Neuronal hyperexcitability, which is one of the most consistent findings in migraineurs, is intrinsically related to Cortical Spreading Depression (CSD; the underlying pathophysiological mechanism behind aura), as it could increase its likelihood of occurrence by lowering the “trigger” threshold. In support of that, there are reports of increased excitatory activity in e.g. the occipital (visual) cortex which is also linked to a visually triggered migraine (Aurora et al.,
1999). More generally, hyperexcitability in migraineurs was measured
experimentally as lack of habituation to repetitive stimuli (Brighina et al.,2009), which was confirmed in a recent study (Di Lorenzo et al., 2016). This hyperexcitability feature of the migraineur’s brain means that the it needs huge amounts of additional energy as under normal conditions, most of the glucose is normally used on the action potentials and postsynaptic potentials (Mergenthaler et al., 2013). CSD also disturbs the metabolism in the brain as a lot of additional energy is needed to restore the ion homeostasis, which can result in temporary hypoxia (Takano et al., 2007). Further, using a PET scanner which allows for monitoring glucose with a radioactive tracer, the neuronal activation evoked by visual stimuli was found to exceed glucose uptake in migraine patients but not healthy controls (Lisicki et al., 2018).

Oxidative stress and inflammation are also characteristics of dysfunctional metabolic state, as it makes the body less capable of dealing with those factors. Interestingly, all common migraine triggers are likely to increase the levels of oxidative stress. One study in mice showed that if there is insufficient energy or O2 present, it can cause synaptic metabolic stress and lower the threshold or even prolong CSD (Kilic et al., 2018; Takano et al., 2007). The disturbances in energy and the subsequent oxidative stress could also potentially account for activation of nociceptive ion channels which are sensitive to oxidants (Fila et al., 2021). Many of the common triggers can be connected to dysfunctional metabolism and supplements of key co-factors of metabolic pathways such as riboflavin or CoQ10 have been shown to be helpful in migraine management. In cases of disturbed metabolism, the pain signaling would still originate from the trigeminovascular activation and CGRP release, potentially caused by activation of pannexin channels, opening when neurons are stressed and which could mediate the CSD-CGRP connection (Karatas et al., 2013). Interestingly, they also open in response to metabolic changes which could provide a link between the metabolic dysfunction and pain signaling of the trigeminal nerve (Kilic et al., 2018).
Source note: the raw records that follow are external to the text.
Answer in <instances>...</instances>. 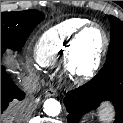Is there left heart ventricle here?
I'll use <instances>...</instances> for the list:
<instances>
[{"mask_svg":"<svg viewBox=\"0 0 123 123\" xmlns=\"http://www.w3.org/2000/svg\"><path fill=\"white\" fill-rule=\"evenodd\" d=\"M102 43V34L96 27L89 28L82 36L77 45V52L82 60L83 67L92 63Z\"/></svg>","mask_w":123,"mask_h":123,"instance_id":"1","label":"left heart ventricle"}]
</instances>
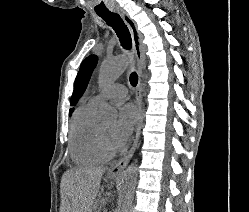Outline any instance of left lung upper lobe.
Instances as JSON below:
<instances>
[{
	"label": "left lung upper lobe",
	"mask_w": 249,
	"mask_h": 212,
	"mask_svg": "<svg viewBox=\"0 0 249 212\" xmlns=\"http://www.w3.org/2000/svg\"><path fill=\"white\" fill-rule=\"evenodd\" d=\"M97 60L98 58L96 55H91L82 62L80 70L75 80L74 91L70 101L72 105H75L78 99L84 93L86 86L89 82V79L91 77V74L97 64ZM72 112L73 109H70V115Z\"/></svg>",
	"instance_id": "obj_1"
}]
</instances>
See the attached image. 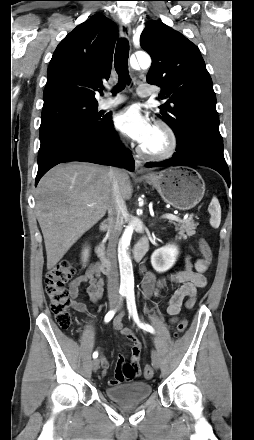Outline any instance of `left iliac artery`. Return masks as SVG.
<instances>
[{"label":"left iliac artery","instance_id":"44dca946","mask_svg":"<svg viewBox=\"0 0 254 440\" xmlns=\"http://www.w3.org/2000/svg\"><path fill=\"white\" fill-rule=\"evenodd\" d=\"M126 298H127V308L129 310V313L133 316L135 322L137 323V325L150 332V333H154V329L152 326H150L149 324H145V323H141L139 318H138V314H137V309H136V304H135V296H134V292L130 291L127 292L126 294Z\"/></svg>","mask_w":254,"mask_h":440}]
</instances>
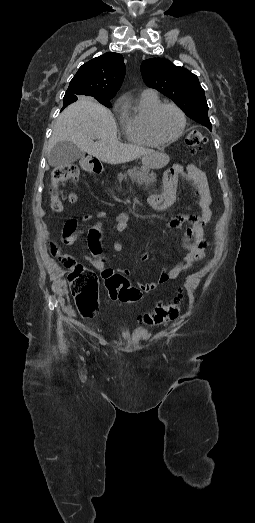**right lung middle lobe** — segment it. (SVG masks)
<instances>
[{"instance_id": "obj_1", "label": "right lung middle lobe", "mask_w": 255, "mask_h": 523, "mask_svg": "<svg viewBox=\"0 0 255 523\" xmlns=\"http://www.w3.org/2000/svg\"><path fill=\"white\" fill-rule=\"evenodd\" d=\"M98 102H100L101 104H103L106 107H109V108L112 107L110 100H98Z\"/></svg>"}]
</instances>
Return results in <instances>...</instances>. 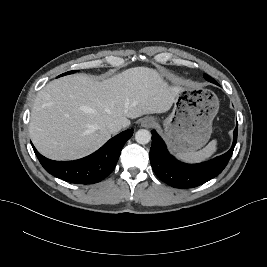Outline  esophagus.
<instances>
[{"label": "esophagus", "instance_id": "obj_1", "mask_svg": "<svg viewBox=\"0 0 267 267\" xmlns=\"http://www.w3.org/2000/svg\"><path fill=\"white\" fill-rule=\"evenodd\" d=\"M154 125V120L152 118H144L141 122V126L148 128Z\"/></svg>", "mask_w": 267, "mask_h": 267}]
</instances>
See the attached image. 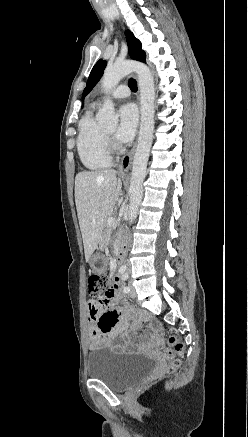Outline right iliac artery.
<instances>
[{
    "mask_svg": "<svg viewBox=\"0 0 248 437\" xmlns=\"http://www.w3.org/2000/svg\"><path fill=\"white\" fill-rule=\"evenodd\" d=\"M125 270H126V266L125 265H123V266H121L120 267V269H119V273H124L125 272Z\"/></svg>",
    "mask_w": 248,
    "mask_h": 437,
    "instance_id": "1",
    "label": "right iliac artery"
}]
</instances>
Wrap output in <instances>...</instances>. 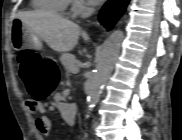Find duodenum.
Masks as SVG:
<instances>
[{
    "instance_id": "obj_1",
    "label": "duodenum",
    "mask_w": 182,
    "mask_h": 140,
    "mask_svg": "<svg viewBox=\"0 0 182 140\" xmlns=\"http://www.w3.org/2000/svg\"><path fill=\"white\" fill-rule=\"evenodd\" d=\"M59 109L68 121H75L77 115V106L75 104H62Z\"/></svg>"
}]
</instances>
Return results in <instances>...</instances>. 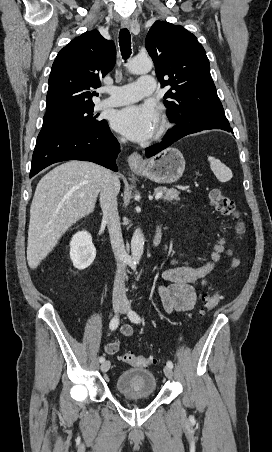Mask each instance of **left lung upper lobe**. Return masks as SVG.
Returning a JSON list of instances; mask_svg holds the SVG:
<instances>
[{
    "label": "left lung upper lobe",
    "instance_id": "1",
    "mask_svg": "<svg viewBox=\"0 0 272 452\" xmlns=\"http://www.w3.org/2000/svg\"><path fill=\"white\" fill-rule=\"evenodd\" d=\"M146 49L161 87L171 86L164 104L176 126H229L210 74L209 60L195 35L179 25L156 21Z\"/></svg>",
    "mask_w": 272,
    "mask_h": 452
}]
</instances>
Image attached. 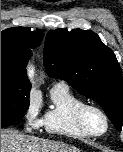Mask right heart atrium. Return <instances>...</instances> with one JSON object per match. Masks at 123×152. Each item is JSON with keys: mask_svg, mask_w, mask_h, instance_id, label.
<instances>
[{"mask_svg": "<svg viewBox=\"0 0 123 152\" xmlns=\"http://www.w3.org/2000/svg\"><path fill=\"white\" fill-rule=\"evenodd\" d=\"M23 120L28 130L37 129L42 125L40 101L36 97L29 98L23 113Z\"/></svg>", "mask_w": 123, "mask_h": 152, "instance_id": "1", "label": "right heart atrium"}]
</instances>
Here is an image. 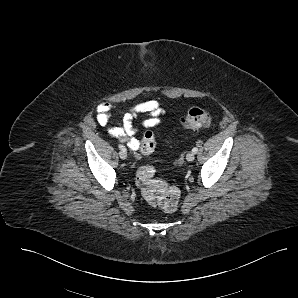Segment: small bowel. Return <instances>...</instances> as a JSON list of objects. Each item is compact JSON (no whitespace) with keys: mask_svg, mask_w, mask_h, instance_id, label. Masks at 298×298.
Wrapping results in <instances>:
<instances>
[{"mask_svg":"<svg viewBox=\"0 0 298 298\" xmlns=\"http://www.w3.org/2000/svg\"><path fill=\"white\" fill-rule=\"evenodd\" d=\"M115 110V107L110 103H101L97 107V122L101 126L108 124L111 113ZM166 113L161 103L157 100H148L136 104L132 108L120 111L122 116V122L118 126L109 128L108 133L113 138L120 142H125L132 150H138L140 142L134 137L136 128L134 127V120L139 115H147V118L143 121L142 125L145 128H153L160 124L161 116Z\"/></svg>","mask_w":298,"mask_h":298,"instance_id":"small-bowel-1","label":"small bowel"}]
</instances>
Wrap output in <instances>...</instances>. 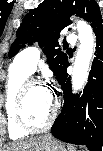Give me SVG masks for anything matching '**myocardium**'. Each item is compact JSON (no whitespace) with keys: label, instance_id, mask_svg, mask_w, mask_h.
Returning a JSON list of instances; mask_svg holds the SVG:
<instances>
[{"label":"myocardium","instance_id":"myocardium-1","mask_svg":"<svg viewBox=\"0 0 103 151\" xmlns=\"http://www.w3.org/2000/svg\"><path fill=\"white\" fill-rule=\"evenodd\" d=\"M32 86L45 87L49 91L51 98H52V108H51L50 116H49L48 120L46 121V123L40 127L31 125L25 119V116H24V107H25L26 96H27L29 89ZM58 109H59L58 99L54 96V94H52V92L45 86V84L42 81L36 80V79H27L23 82V84L21 85V87L17 93L16 99H15V105H14V118H15L17 125L22 130L30 132V133H39V132L48 130L52 126V124L54 123V121L56 119Z\"/></svg>","mask_w":103,"mask_h":151}]
</instances>
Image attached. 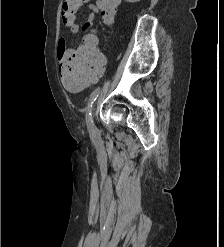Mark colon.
Segmentation results:
<instances>
[{
    "label": "colon",
    "instance_id": "1",
    "mask_svg": "<svg viewBox=\"0 0 224 247\" xmlns=\"http://www.w3.org/2000/svg\"><path fill=\"white\" fill-rule=\"evenodd\" d=\"M120 0H97V6L106 22H110L117 11ZM82 0H64L61 6L63 25L76 22ZM104 72V62L98 51L97 39L87 35L76 55L60 64V74L66 88L77 90L97 80Z\"/></svg>",
    "mask_w": 224,
    "mask_h": 247
}]
</instances>
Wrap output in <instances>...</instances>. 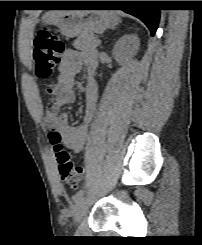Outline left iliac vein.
I'll use <instances>...</instances> for the list:
<instances>
[{
    "instance_id": "4c4485c4",
    "label": "left iliac vein",
    "mask_w": 202,
    "mask_h": 245,
    "mask_svg": "<svg viewBox=\"0 0 202 245\" xmlns=\"http://www.w3.org/2000/svg\"><path fill=\"white\" fill-rule=\"evenodd\" d=\"M88 210V201L85 197H81L73 208V220L75 223L81 221L83 216L86 214Z\"/></svg>"
}]
</instances>
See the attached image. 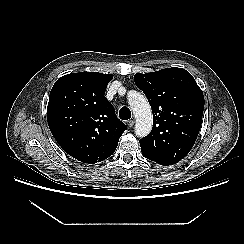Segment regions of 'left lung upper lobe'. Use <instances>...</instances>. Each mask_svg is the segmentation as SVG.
<instances>
[{
  "mask_svg": "<svg viewBox=\"0 0 244 244\" xmlns=\"http://www.w3.org/2000/svg\"><path fill=\"white\" fill-rule=\"evenodd\" d=\"M153 112L151 133L140 139L142 154L160 165H173L192 149L202 123L204 96L182 68L135 74Z\"/></svg>",
  "mask_w": 244,
  "mask_h": 244,
  "instance_id": "obj_1",
  "label": "left lung upper lobe"
}]
</instances>
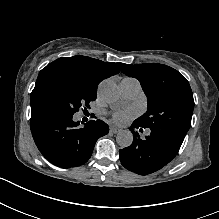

Finally, not everyone will be showing the same metabolic dysfunctions – in a recent review it was suggested that there might in fact be a metabolic subgroup of patients which has dysfunctional energy metabolism as the root cause of their migraine, but which would not be the case for everybody (Gross, Lisicki, et al., 2019). Further, this might be a result of an adaptive mechanism of a “hyperexcitable” brain which becomes overactive in reaction to any number of stimuli (migraine triggers), experiences CSD and as a consequence, the depletion of its energy resources. As a response, pain signaling is activated which forces energy-preserving mechanisms, such as rest, avoidance of intense stimuli, lack of movement etc. Several recent reviews have discussed extensively the possibility of mitochondrial dysfunction and impaired brain glucose metabolism as the underlying cause of migraine (Bohra et al., 2022; Del Moro et al., 2022;
Islam & Nyholt, 2022).

In summary, migraine seems to be characterized by a mismatch between increased energy demand and decreased energy availability. We will publish a comprehensive review of metabolic abnormalities in migraine shortly.